#### GOAL OF THE EXERCISE
Restate every line below word for word, but drop each picture.

#### DATA FOR REVIEW
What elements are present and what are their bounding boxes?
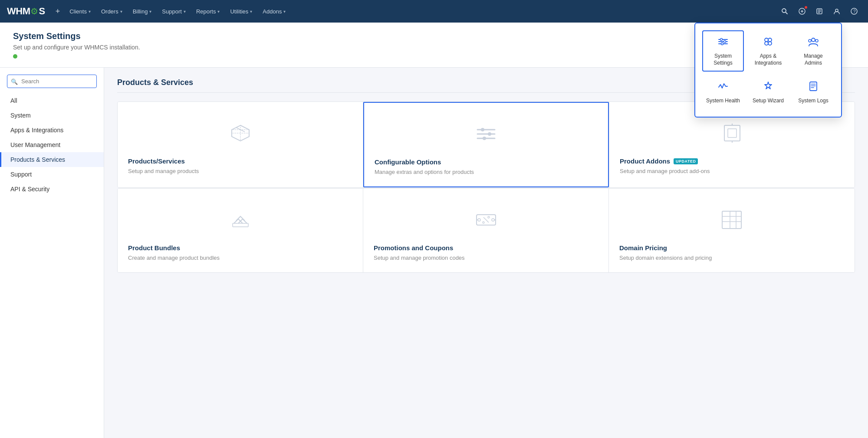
apps-integrations-icon — [762, 36, 774, 50]
dropdown-item-setup-wizard[interactable]: Setup Wizard — [747, 75, 789, 110]
card-desc: Manage extras and options for products — [375, 168, 474, 176]
nav-addons[interactable]: Addons ▾ — [258, 6, 290, 17]
svg-rect-26 — [722, 211, 741, 229]
dropdown-item-label: System Health — [706, 98, 740, 105]
card-title: Configurable Options — [375, 158, 441, 166]
card-title: Products/Services — [128, 157, 185, 165]
card-product-bundles[interactable]: Product Bundles Create and manage produc… — [118, 189, 363, 272]
cards-row-2: Product Bundles Create and manage produc… — [117, 188, 855, 273]
notifications-button[interactable] — [795, 4, 809, 18]
sidebar-item-all[interactable]: All — [0, 93, 104, 108]
add-button[interactable]: + — [52, 5, 64, 18]
setup-wizard-icon — [762, 80, 774, 95]
card-title: Product Addons UPDATED — [620, 157, 698, 165]
svg-point-12 — [481, 128, 484, 131]
svg-point-38 — [768, 38, 772, 42]
card-icon-area — [619, 203, 844, 237]
dropdown-item-label: Setup Wizard — [753, 98, 784, 105]
svg-point-42 — [809, 39, 811, 42]
sidebar-item-user-management[interactable]: User Management — [0, 137, 104, 152]
svg-point-34 — [720, 39, 723, 41]
svg-point-13 — [488, 132, 491, 136]
svg-point-14 — [483, 137, 486, 140]
main-content: Products & Services Products/Services Se… — [104, 68, 868, 438]
card-title: Product Bundles — [128, 244, 180, 252]
search-input[interactable] — [7, 75, 97, 88]
svg-point-43 — [815, 39, 818, 42]
svg-rect-16 — [728, 129, 736, 137]
notification-badge — [804, 5, 808, 10]
addon-icon — [719, 120, 745, 146]
chevron-down-icon: ▾ — [120, 9, 122, 14]
chevron-down-icon: ▾ — [149, 9, 151, 14]
status-dot — [13, 54, 17, 59]
card-desc: Setup and manage product add-ons — [620, 167, 710, 175]
card-products-services[interactable]: Products/Services Setup and manage produ… — [118, 102, 363, 187]
nav-utilities[interactable]: Utilities ▾ — [226, 6, 256, 17]
online-indicator — [13, 54, 17, 59]
system-health-icon — [717, 80, 729, 95]
card-title: Promotions and Coupons — [374, 244, 453, 252]
search-icon: 🔍 — [11, 78, 18, 85]
card-desc: Setup and manage products — [128, 167, 199, 175]
dropdown-item-label: Apps & Integrations — [751, 53, 786, 66]
card-desc: Create and manage product bundles — [128, 254, 220, 262]
card-configurable-options[interactable]: Configurable Options Manage extras and o… — [363, 102, 609, 187]
dropdown-grid: System Settings Apps & Integrations — [702, 30, 834, 110]
dropdown-item-system-logs[interactable]: System Logs — [792, 75, 834, 110]
search-button[interactable] — [778, 4, 792, 18]
sidebar-item-system[interactable]: System — [0, 108, 104, 123]
svg-line-1 — [786, 12, 787, 14]
help-button[interactable]: ? — [847, 4, 861, 18]
dropdown-item-label: System Logs — [798, 98, 828, 105]
logo-gear-icon: ⚙ — [30, 6, 38, 16]
sidebar-item-apps[interactable]: Apps & Integrations — [0, 123, 104, 137]
chevron-down-icon: ▾ — [89, 9, 91, 14]
card-icon-area — [620, 116, 844, 150]
card-promotions-coupons[interactable]: Promotions and Coupons Setup and manage … — [363, 189, 609, 272]
svg-point-6 — [835, 9, 838, 12]
sidebar-item-api-security[interactable]: API & Security — [0, 182, 104, 196]
svg-point-21 — [478, 219, 480, 221]
nav-clients[interactable]: Clients ▾ — [65, 6, 95, 17]
card-icon-area — [128, 203, 352, 237]
card-domain-pricing[interactable]: Domain Pricing Setup domain extensions a… — [609, 189, 855, 272]
svg-text:?: ? — [853, 9, 856, 14]
card-icon-area — [375, 117, 598, 151]
card-desc: Setup domain extensions and pricing — [619, 254, 712, 262]
svg-rect-44 — [810, 82, 817, 91]
nav-reports[interactable]: Reports ▾ — [192, 6, 224, 17]
nav-orders[interactable]: Orders ▾ — [97, 6, 127, 17]
chevron-down-icon: ▾ — [184, 9, 186, 14]
card-desc: Setup and manage promotion codes — [374, 254, 465, 262]
svg-point-36 — [721, 43, 723, 45]
svg-point-25 — [488, 216, 490, 218]
svg-point-37 — [765, 38, 768, 42]
dropdown-item-system-settings[interactable]: System Settings — [702, 30, 744, 72]
dropdown-item-manage-admins[interactable]: Manage Admins — [792, 30, 834, 72]
dropdown-item-apps-integrations[interactable]: Apps & Integrations — [747, 30, 789, 72]
dropdown-item-label: System Settings — [706, 53, 740, 66]
svg-point-41 — [812, 38, 815, 42]
bundles-icon — [227, 207, 253, 233]
search-container: 🔍 — [7, 75, 97, 88]
chevron-down-icon: ▾ — [283, 9, 286, 14]
nav-support[interactable]: Support ▾ — [158, 6, 190, 17]
dropdown-item-system-health[interactable]: System Health — [702, 75, 744, 110]
chevron-down-icon: ▾ — [217, 9, 220, 14]
nav-billing[interactable]: Billing ▾ — [128, 6, 156, 17]
logo[interactable]: WHM ⚙ S — [7, 6, 45, 17]
chevron-down-icon: ▾ — [250, 9, 252, 14]
svg-point-35 — [724, 41, 726, 43]
sidebar-item-support[interactable]: Support — [0, 167, 104, 182]
card-icon-area — [128, 116, 352, 150]
sidebar: 🔍 All System Apps & Integrations User Ma… — [0, 68, 104, 438]
user-avatar[interactable] — [830, 4, 844, 18]
svg-point-40 — [768, 42, 772, 45]
card-icon-area — [374, 203, 598, 237]
svg-rect-15 — [724, 125, 740, 141]
sliders-icon — [473, 121, 499, 147]
topnav: WHM ⚙ S + Clients ▾ Orders ▾ Billing ▾ S… — [0, 0, 868, 23]
edit-button[interactable] — [812, 4, 826, 18]
sidebar-item-products[interactable]: Products & Services — [0, 152, 104, 167]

#### RESPONSE TO THE TASK
What elements are present and what are their bounding boxes?
apps-integrations-icon — [762, 36, 774, 50]
dropdown-item-setup-wizard[interactable]: Setup Wizard — [747, 75, 789, 110]
card-desc: Manage extras and options for products — [375, 168, 474, 176]
nav-addons[interactable]: Addons ▾ — [258, 6, 290, 17]
svg-rect-26 — [722, 211, 741, 229]
dropdown-item-label: System Health — [706, 98, 740, 105]
card-title: Configurable Options — [375, 158, 441, 166]
card-title: Products/Services — [128, 157, 185, 165]
card-product-bundles[interactable]: Product Bundles Create and manage produc… — [118, 189, 363, 272]
cards-row-2: Product Bundles Create and manage produc… — [117, 188, 855, 273]
notifications-button[interactable] — [795, 4, 809, 18]
sidebar-item-all[interactable]: All — [0, 93, 104, 108]
add-button[interactable]: + — [52, 5, 64, 18]
setup-wizard-icon — [762, 80, 774, 95]
card-title: Product Addons UPDATED — [620, 157, 698, 165]
svg-point-12 — [481, 128, 484, 131]
svg-point-38 — [768, 38, 772, 42]
card-icon-area — [619, 203, 844, 237]
dropdown-item-label: Setup Wizard — [753, 98, 784, 105]
svg-point-42 — [809, 39, 811, 42]
sidebar-item-user-management[interactable]: User Management — [0, 137, 104, 152]
svg-point-34 — [720, 39, 723, 41]
svg-point-13 — [488, 132, 491, 136]
svg-point-14 — [483, 137, 486, 140]
main-content: Products & Services Products/Services Se… — [104, 68, 868, 438]
card-title: Product Bundles — [128, 244, 180, 252]
search-input[interactable] — [7, 75, 97, 88]
svg-point-43 — [815, 39, 818, 42]
svg-rect-16 — [728, 129, 736, 137]
notification-badge — [804, 5, 808, 10]
addon-icon — [719, 120, 745, 146]
chevron-down-icon: ▾ — [120, 9, 122, 14]
chevron-down-icon: ▾ — [149, 9, 151, 14]
status-dot — [13, 54, 17, 59]
card-desc: Setup and manage product add-ons — [620, 167, 710, 175]
card-products-services[interactable]: Products/Services Setup and manage produ… — [118, 102, 363, 187]
nav-utilities[interactable]: Utilities ▾ — [226, 6, 256, 17]
online-indicator — [13, 54, 17, 59]
system-health-icon — [717, 80, 729, 95]
card-title: Promotions and Coupons — [374, 244, 453, 252]
search-icon: 🔍 — [11, 78, 18, 85]
card-desc: Setup and manage products — [128, 167, 199, 175]
dropdown-item-label: Apps & Integrations — [751, 53, 786, 66]
card-desc: Create and manage product bundles — [128, 254, 220, 262]
card-configurable-options[interactable]: Configurable Options Manage extras and o… — [363, 102, 609, 187]
dropdown-grid: System Settings Apps & Integrations — [702, 30, 834, 110]
dropdown-item-system-logs[interactable]: System Logs — [792, 75, 834, 110]
search-button[interactable] — [778, 4, 792, 18]
sidebar-item-system[interactable]: System — [0, 108, 104, 123]
svg-line-1 — [786, 12, 787, 14]
help-button[interactable]: ? — [847, 4, 861, 18]
dropdown-item-label: System Logs — [798, 98, 828, 105]
logo-gear-icon: ⚙ — [30, 6, 38, 16]
sidebar-item-apps[interactable]: Apps & Integrations — [0, 123, 104, 137]
chevron-down-icon: ▾ — [89, 9, 91, 14]
card-icon-area — [620, 116, 844, 150]
card-promotions-coupons[interactable]: Promotions and Coupons Setup and manage … — [363, 189, 609, 272]
svg-point-6 — [835, 9, 838, 12]
sidebar-item-api-security[interactable]: API & Security — [0, 182, 104, 196]
svg-point-21 — [478, 219, 480, 221]
nav-clients[interactable]: Clients ▾ — [65, 6, 95, 17]
card-icon-area — [128, 203, 352, 237]
card-domain-pricing[interactable]: Domain Pricing Setup domain extensions a… — [609, 189, 855, 272]
svg-text:?: ? — [853, 9, 856, 14]
card-icon-area — [375, 117, 598, 151]
card-desc: Setup domain extensions and pricing — [619, 254, 712, 262]
svg-rect-44 — [810, 82, 817, 91]
nav-reports[interactable]: Reports ▾ — [192, 6, 224, 17]
nav-orders[interactable]: Orders ▾ — [97, 6, 127, 17]
chevron-down-icon: ▾ — [184, 9, 186, 14]
card-desc: Setup and manage promotion codes — [374, 254, 465, 262]
svg-point-36 — [721, 43, 723, 45]
svg-point-25 — [488, 216, 490, 218]
svg-point-37 — [765, 38, 768, 42]
dropdown-item-system-settings[interactable]: System Settings — [702, 30, 744, 72]
dropdown-item-manage-admins[interactable]: Manage Admins — [792, 30, 834, 72]
dropdown-item-apps-integrations[interactable]: Apps & Integrations — [747, 30, 789, 72]
dropdown-item-label: System Settings — [706, 53, 740, 66]
svg-point-41 — [812, 38, 815, 42]
bundles-icon — [227, 207, 253, 233]
search-container: 🔍 — [7, 75, 97, 88]
chevron-down-icon: ▾ — [283, 9, 286, 14]
nav-support[interactable]: Support ▾ — [158, 6, 190, 17]
dropdown-item-system-health[interactable]: System Health — [702, 75, 744, 110]
chevron-down-icon: ▾ — [217, 9, 220, 14]
nav-billing[interactable]: Billing ▾ — [128, 6, 156, 17]
logo[interactable]: WHM ⚙ S — [7, 6, 45, 17]
chevron-down-icon: ▾ — [250, 9, 252, 14]
svg-point-35 — [724, 41, 726, 43]
sidebar-item-support[interactable]: Support — [0, 167, 104, 182]
card-icon-area — [128, 116, 352, 150]
sidebar: 🔍 All System Apps & Integrations User Ma… — [0, 68, 104, 438]
user-avatar[interactable] — [830, 4, 844, 18]
svg-point-40 — [768, 42, 772, 45]
card-icon-area — [374, 203, 598, 237]
svg-rect-15 — [724, 125, 740, 141]
sliders-icon — [473, 121, 499, 147]
topnav: WHM ⚙ S + Clients ▾ Orders ▾ Billing ▾ S… — [0, 0, 868, 23]
edit-button[interactable] — [812, 4, 826, 18]
sidebar-item-products[interactable]: Products & Services — [0, 152, 104, 167]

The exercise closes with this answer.